Conservative Home

« Yesterday's council by-election results | Main | We must allow the risk of failure »

The Big Society in Barnet

Harper Cllr Andrew Harper, the Deputy Leader of Barnet Council, gave the following speech to this week's Reform conference

Let me begin with some context.  Barnet is London’s biggest borough – our population is rising 350,000; we are one of the largest unitary authorities in the country; our revenue budget for this year is £904m – we are a big business.

In Barnet, we have been talking for some time about how we open up our services to greater localism, greater resident involvement.

There are two key reasons for this.

Firstly social – we feel the balance of social responsibility has swung too far in the direction of the state – many of us in Barnet quote a headline in one of our local papers about changes in support for residents in sheltered housing: “The neighbours forced to care”, it read.

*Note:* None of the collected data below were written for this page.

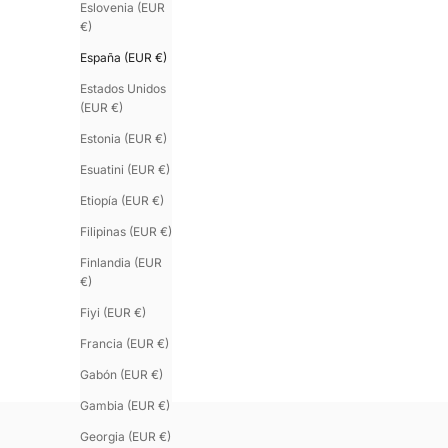
Eslovenia (EUR
€)
España (EUR €)
Estados Unidos
(EUR €)
Estonia (EUR €)
Esuatini (EUR €)
Etiopía (EUR €)
Filipinas (EUR €)
Finlandia (EUR
€)
Fiyi (EUR €)
Francia (EUR €)
URAEUS.6
APOPHIS n°6
Brazalete serpiente camel
Brazalete de cue
Gabón (EUR €)
Precio de oferta
Precio de oferta
€140.00
€190.00
Gambia (EUR €)
Georgia (EUR €)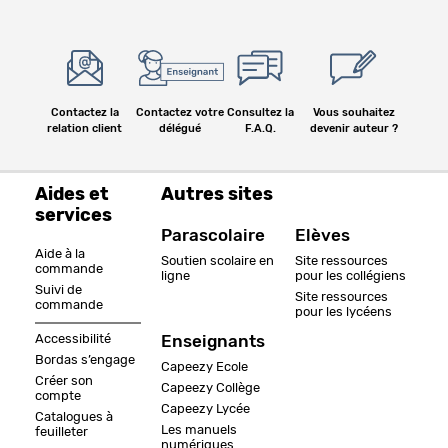
Contactez la
Contactez votre
Consultez la
Vous souhaitez
relation client
délégué
F.A.Q.
devenir auteur ?
Aides et
Autres sites
services
Parascolaire
Elèves
Aide à la
Soutien scolaire en
Site ressources
commande
ligne
pour les collégiens
Suivi de
Site ressources
commande
pour les lycéens
Accessibilité
Enseignants
Bordas s’engage
Capeezy Ecole
Créer son
Capeezy Collège
compte
Capeezy Lycée
Catalogues à
Les manuels
feuilleter
numériques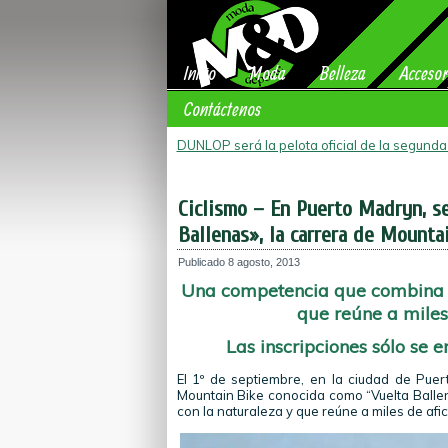
Inicio
Moda
Belleza
Accesor
Contáctenos
DUNLOP será la pelota oficial de la segund
Ciclismo – En Puerto Madryn, se
Ballenas», la carrera de Mountai
Publicado
8 agosto, 2013
Una competencia que combina el
que reúne a miles 
Las inscripciones sólo se 
El 1º de septiembre, en la ciudad de Puer
Mountain Bike conocida como “Vuelta Balle
con la naturaleza y que reúne a miles de afic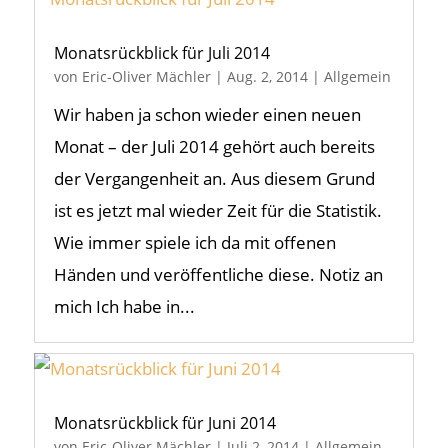
Monatsrückblick für Juli 2014
von
Eric-Oliver Mächler
|
Aug. 2, 2014
|
Allgemein
Wir haben ja schon wieder einen neuen
Monat – der Juli 2014 gehört auch bereits
der Vergangenheit an. Aus diesem Grund
ist es jetzt mal wieder Zeit für die Statistik.
Wie immer spiele ich da mit offenen
Händen und veröffentliche diese. Notiz an
mich Ich habe in...
Monatsrückblick für Juni 2014
von
Eric-Oliver Mächler
|
Juli 2, 2014
|
Allgemein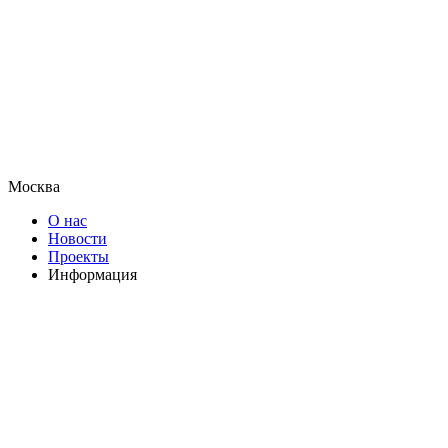
Москва
О нас
Новости
Проекты
Информация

The article went on to say that outraged residents complained that they were now checking on their elderly neighbours each day to make sure they were OK.  What can I say but “Good”. I think it is worrying that our society has ever felt that caring can simply be a fiscal action – and that it can be delegated in its entirety to the state.

The second reason for opening up to resident involvement is our financial challenge. As with every council, changing demographics are putting huge pressures on our services. Barnet is a suburb with good schools and an ageing population. This means that over the next five years we will be hit by a double whammy in financial terms – a 12 per cent rise in the number of 4 to 16 years olds in the borough and an 11 per cent rise in the number of residents over the age of 85.

If we run our current services with no change in delivery model or income level, by 2022 we will be spending our entire income solely on providing adult and children’s social services. Just to emphasis that – all of our budget - nothing on street cleaning, nothing on waste collection, nothing on green spaces, nothing on libraries.

Let’s not pretend that even at its most hypothetical that would be acceptable to anyone.

This means we need to look at services in the round and see how we can widen responsibility. Caring for older people mustn’t just be the responsibility of the council. We have to ask what the community is going to do to look after older people and what role the council will play in that. This council role will obviously be key, but it won’t be the totality of care.

But this wider involvement of the community, will mean that councils have to change the way we relate to the community.

We should not simply be providers of services. I’m a great believer in councils becoming enablers and catalysts of activity.

A good example of how we will need to change in Barnet comes from our changes to the management of allotments. In a true Big Society way, we want to free our allotments of council control. Frankly what you grow on an allotment, or how you administer the group, should be a matter for your plot neighbours and not for the council. So we are proposing that allotments become self managing.

There has been a great deal of enthusiasm for this and we expect about 80 percent of our allotments to be self managed by the end of the year.

However this has not been an easy process…

In our first meetings with allotment holders they asked us, very reasonably, that if they were going to take over running their allotments they would like to know how much it would cost them to run them.

We replied by telling them just how much it cost the council to run allotments, which of course was not what they wanted to know – it took a couple of attempts for us to give them the information in the form they wanted it, a learning process for us and them!

Similarly, our first attempt at a lease for allotments was much too long – a second attempt to give them an appropriate lease seems much more successful.

We have found similar challenges in running our Barnet Pledgebank – this allows residents to commit to a community activity, but only if other residents agree to join in. This worked best during the royal wedding when the council offered to cover insurance costs if three households or more stepped in to run events. Over 50 street parties were run, with a further dozen events taking place during the Big Lunch event a couple of weekends ago..

We have had success with finding volunteer trainers to work in libraries to support IT training for the public. Here the council offered equipment and space if trainers came forward which they promptly did.

On the back of these lessons we are examining how we can develop our ‘offer’ to encourage community activity. For instance, around youth activity, we are looking at how we can simplify the process of individuals getting a CRB check to work in a voluntary basis with young people.

So it is not simply enough for us to step back and expect the public to fill the gaps we leave.  We need to look at how the council can act as a catalyst for residents to create an activity that doesn’t simply replicate what the council use to provide. We need to look at how we can encourage activity that is greater than the sum of parts.

We need to rethink council services and place them in the context of wider community activity. We have to search for what the council can do with residents rather than simply for residents. As the allotment example shows, in Barnet we are some way from being in a position to do this, but we like to think we have started out along this road and we certainly believe it’s the right way to go.